А им-то де Линь обладал сполна. И, не будучи оригинальным писателем и мыслителем, а «всего лишь» умелым дипломатом и опытным царедворцем (и боевым генералом!), оставил 34 тома своих «записок», в которые он включал и письма – сильно, впрочем, отредактированные самим автором при подготовке к печати. А порою и просто придуманные задним числом, как письма к Екатерине – с которой и с ближайшим окружением которой он, впрочем, действительно интенсивно переписывался и общался лично во время ее путешествия в Крым в 1787 году. Одного этого должно быть достаточно для возбуждения любопытства к письмам де Линя. Немного перефразируя Пушкина, можно сказать, что историческая страница, на которой встречаются имена Екатерины, Румянцова, Потёмкина, Суворова, Разумовского, Павла, не должна быть затеряна для потомства.

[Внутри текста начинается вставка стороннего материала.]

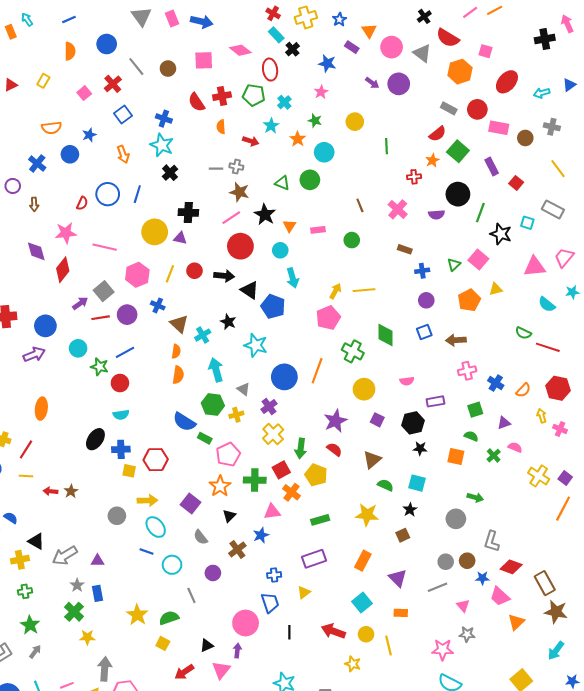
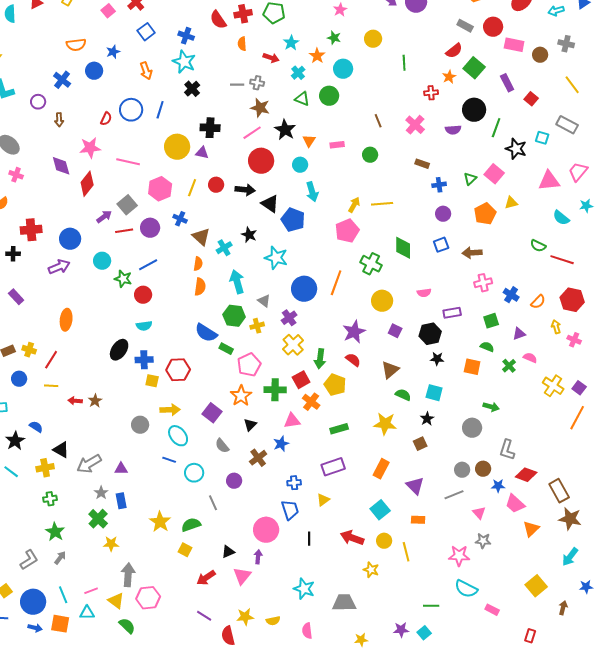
cyan cross: (284, 102) -> (298, 73), moved

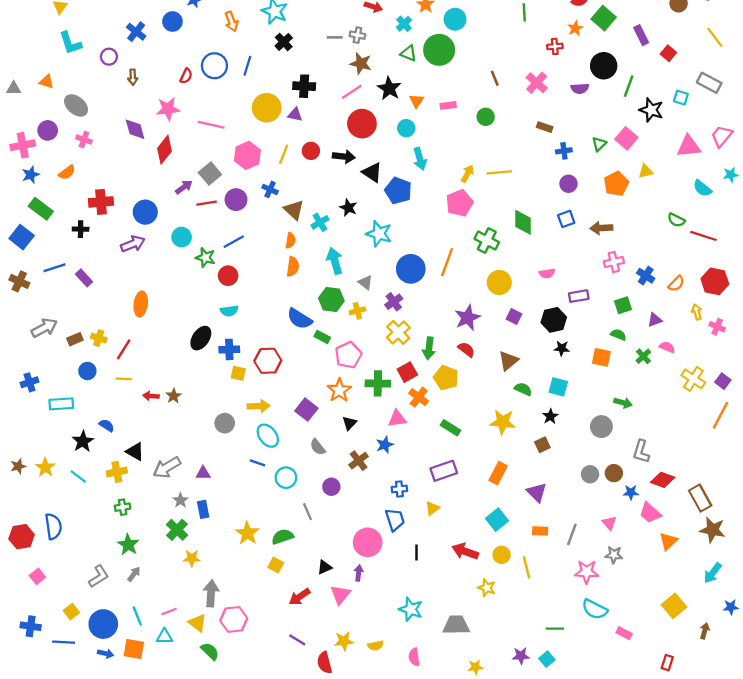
green circle: (329, 96) -> (439, 50), size x1.4
green rectangle: (339, 429) -> (450, 428), turned 48
gray line: (454, 495) -> (572, 534), moved, turned -48

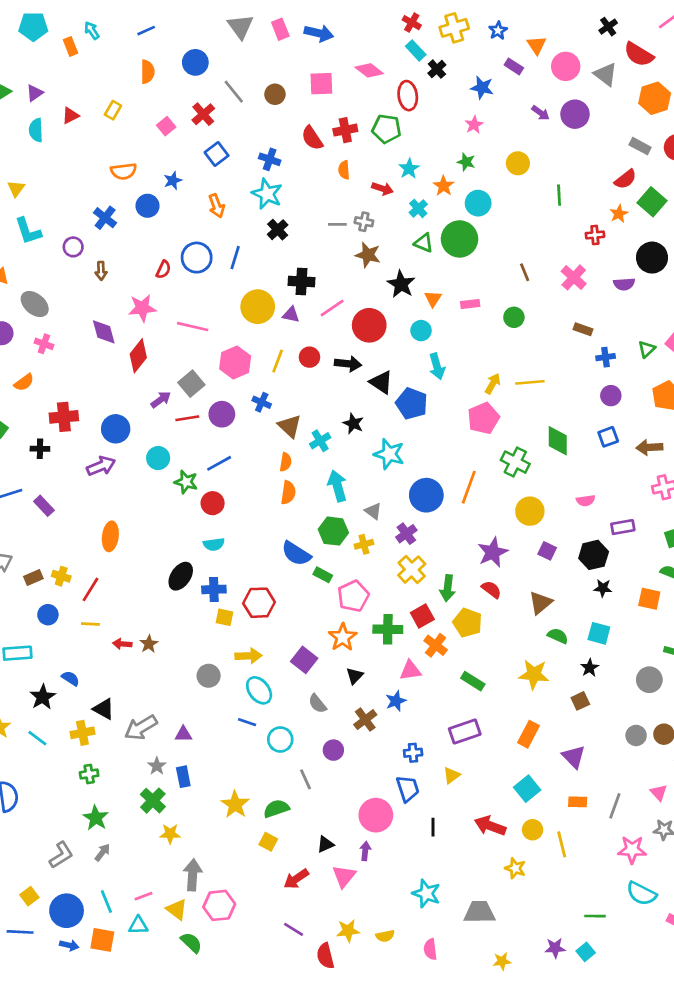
pink line: (352, 92) -> (332, 308), moved

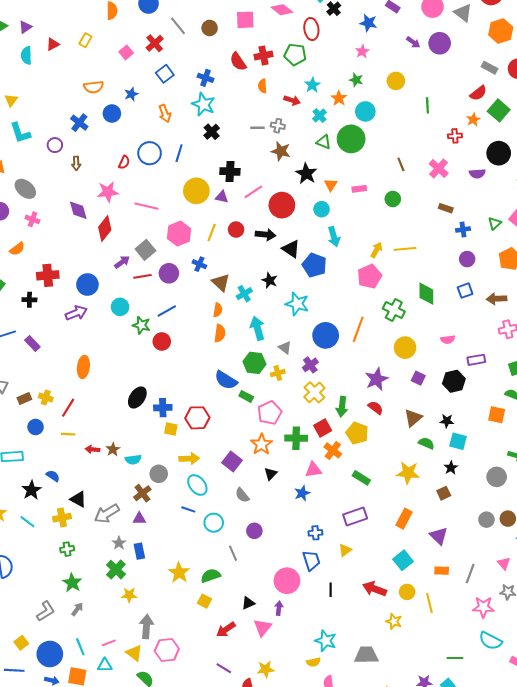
cyan semicircle: (214, 544) -> (133, 460), moved
black star: (603, 588) -> (447, 421), moved
brown cross: (365, 720) -> (142, 493), moved
yellow semicircle: (385, 936) -> (313, 662), moved

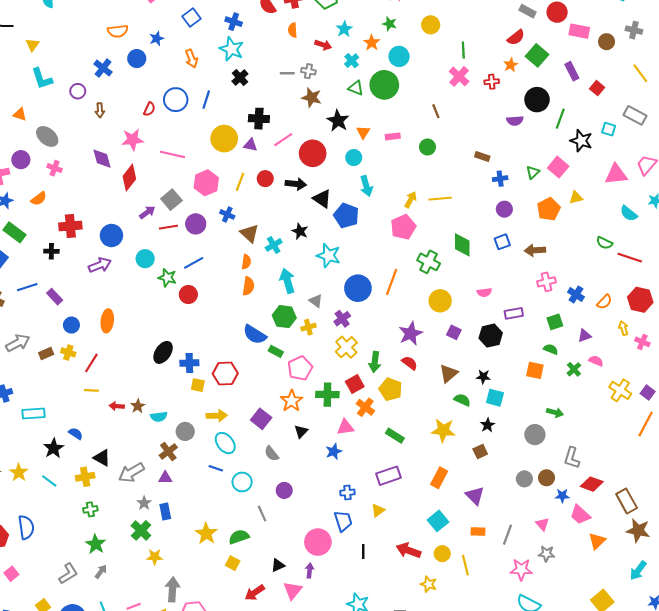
pink cross: (439, 168) -> (459, 76), moved
blue circle: (36, 427) -> (71, 325), moved

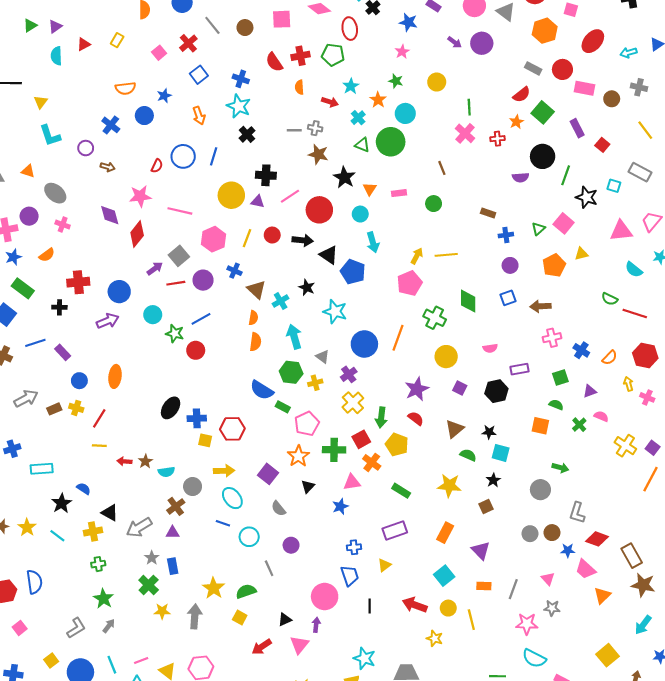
brown arrow: (100, 110) -> (108, 167), turned -72
gray arrow: (173, 589) -> (195, 616), moved

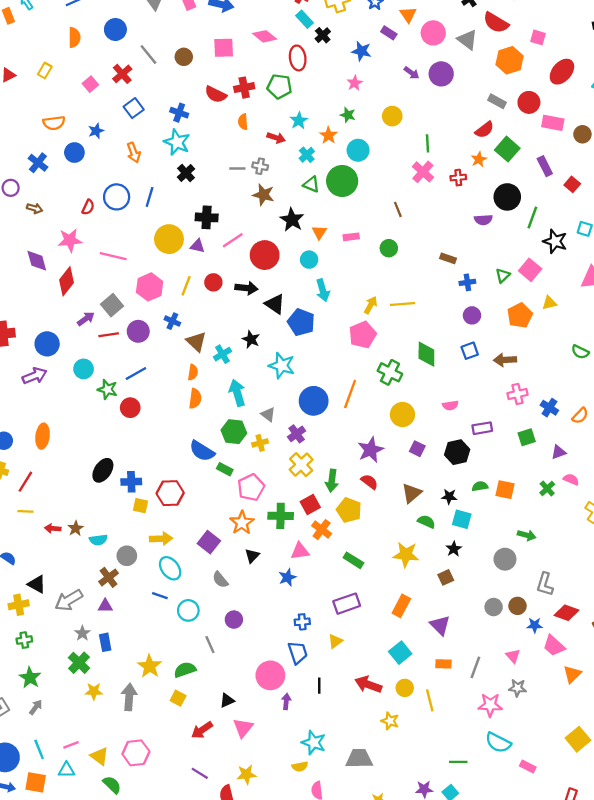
red semicircle: (274, 62) -> (216, 94), turned -30
green semicircle: (556, 405) -> (480, 486), moved, turned -32
purple arrow: (316, 625) -> (286, 702), moved

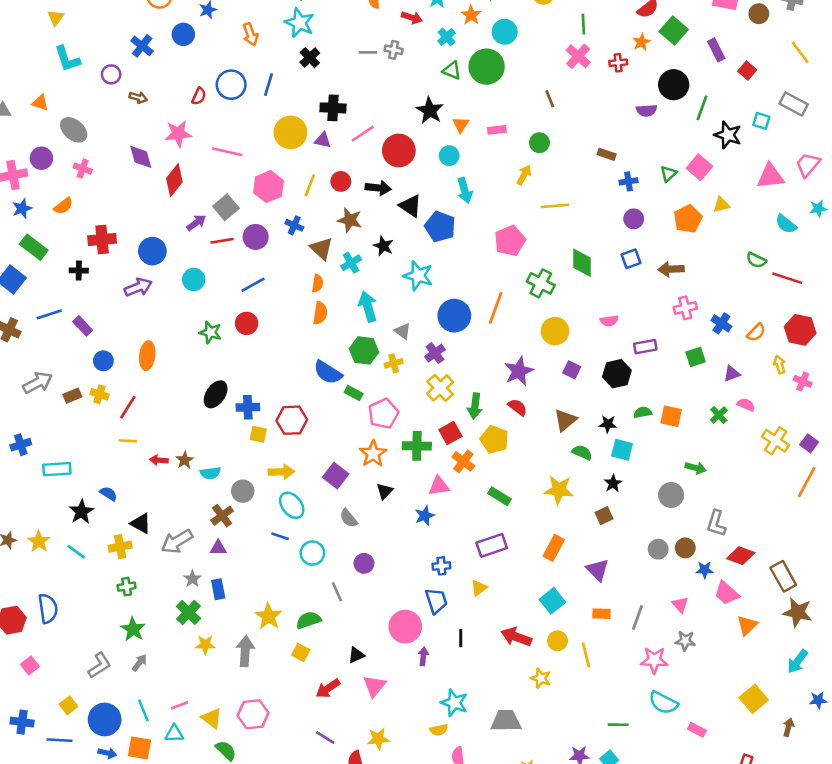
brown star: (263, 195) -> (350, 220), moved
yellow arrow: (371, 305) -> (524, 175), moved
green star: (107, 389) -> (210, 332), moved

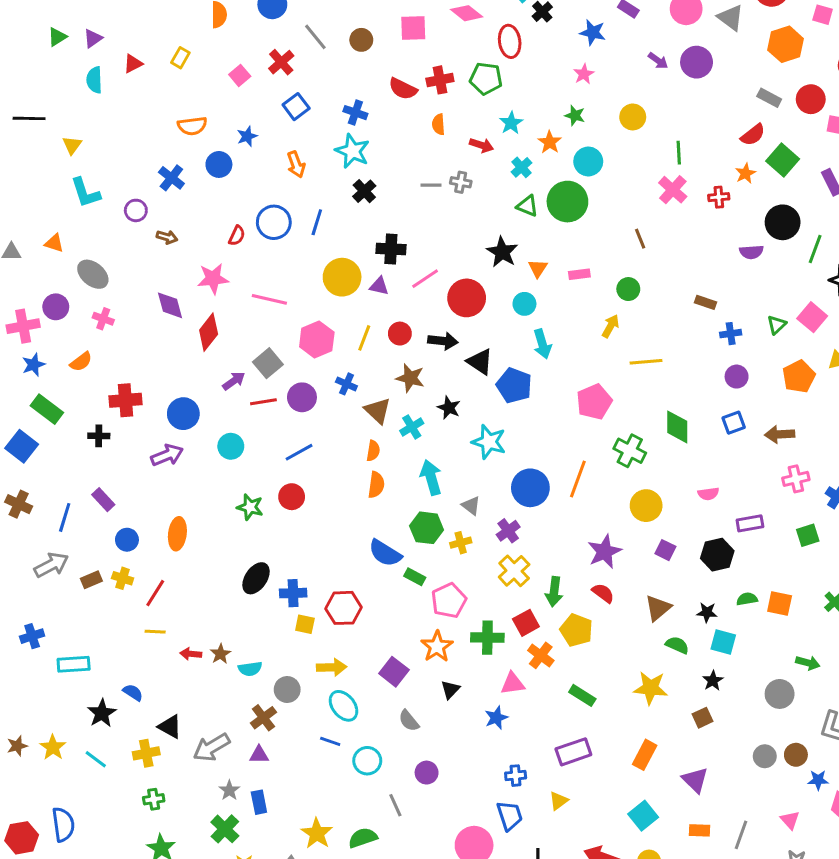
blue line: (49, 314) -> (65, 517), moved, turned -55

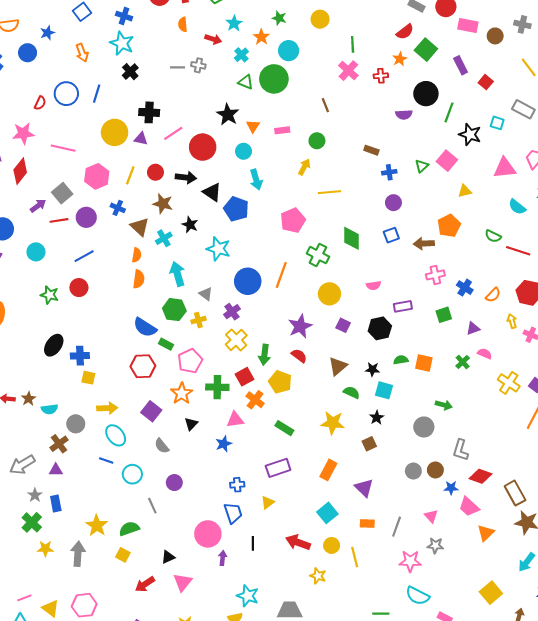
orange pentagon: (799, 377) -> (449, 226), moved
red hexagon: (344, 608) -> (143, 366), moved

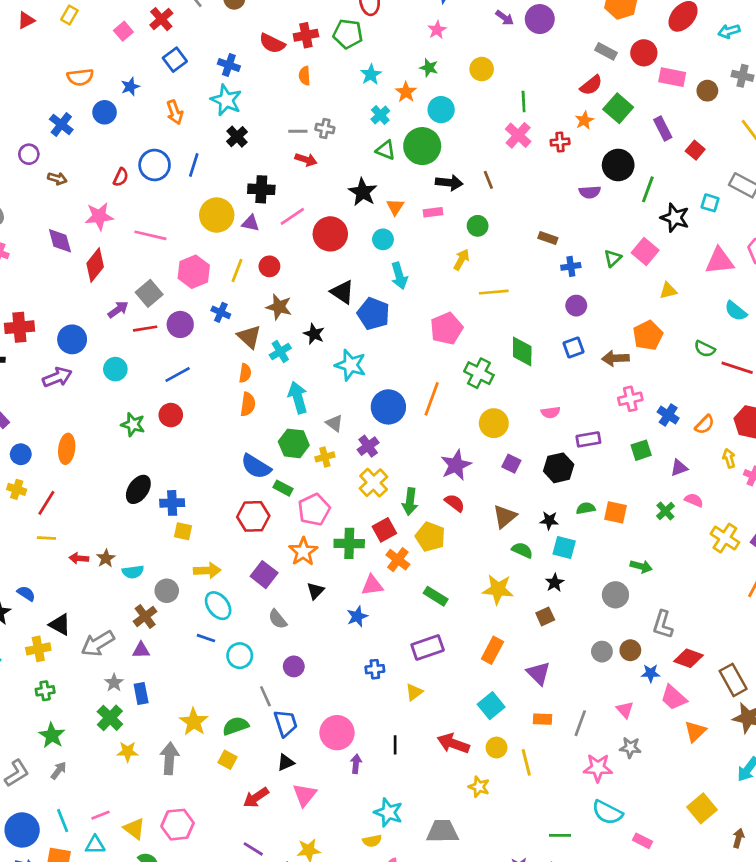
red arrow: (213, 39) -> (306, 160), moved
black arrow: (186, 177) -> (449, 183), moved
blue trapezoid: (233, 513) -> (286, 723), moved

Но кроме того, письма хороши и как своеобразная литература. Так, эпистолы весьма уже зрелого князя к княгине Долгорукой, которая моложе его на добрые тридцать лет, полны вычурной, но нешуточной страсти: «Будь Вы рядом, я бы не заставлял стенать ни печатный станок, ни читателей…» – пишет он. И позже добавляет еще более определенно: «Став для меня мачехой в том, что касается славы или богатства, фортуна не лишила меня тех даров, кои другие скорее утрачивают: я имею в виду чувствительность. Приезжайте и посмотрите, бахвалюсь ли я».

И еще.

В 1806–1809 гг. двадцатилетний дипломат Сергей Уваров, прикомандированный к русскому посольству в Вене, «не остался равнодушным», как деликатно пишут во вступлении Жером Веркрюйс и Александр Строев, к обаянию семидесятилетнего «чаровника Европы». И, как бывает при такой разности в летах, тесное общение было скорее интеллектуальным, чем плотским. О чем не стоило бы упоминать, если бы речь не шла о том самом Сергее Уварове, что выдвинул тридцать лет спустя знаменитую триаду «Самодержавие – православие – народность». Не обязательно полностью разделять утверждение составителей, что «вместе с госпожой де Сталь он [де Линь] сформировал ум юноши, ставшего затем идеологом царствования Николая I», но трудно не согласиться, что ответ на риторический вопрос «откуда что берётся?!..» бывает порой неожиданным.